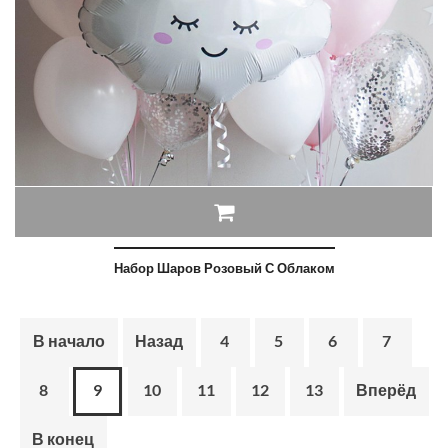
Набор Шаров Розовый С Облаком
В начало
Назад
4
5
6
7
8
9
10
11
12
13
Вперёд
В конец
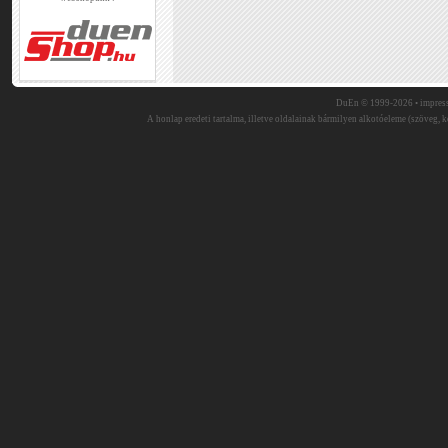
DuEn © 1999-2026 •
impres
A honlap eredeti tartalma, illetve oldalainak bármilyen alkotóeleme (szöveg, ké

============================================================

__About this exercise__.
Copy the entries precisely, images excluded.

__Written response__.
Набор Шаров Розовый С Облаком
В начало
Назад
4
5
6
7
8
9
10
11
12
13
Вперёд
В конец
DuEn © 1999-2026 •
impres
A honlap eredeti tartalma, illetve oldalainak bármilyen alkotóeleme (szöveg, ké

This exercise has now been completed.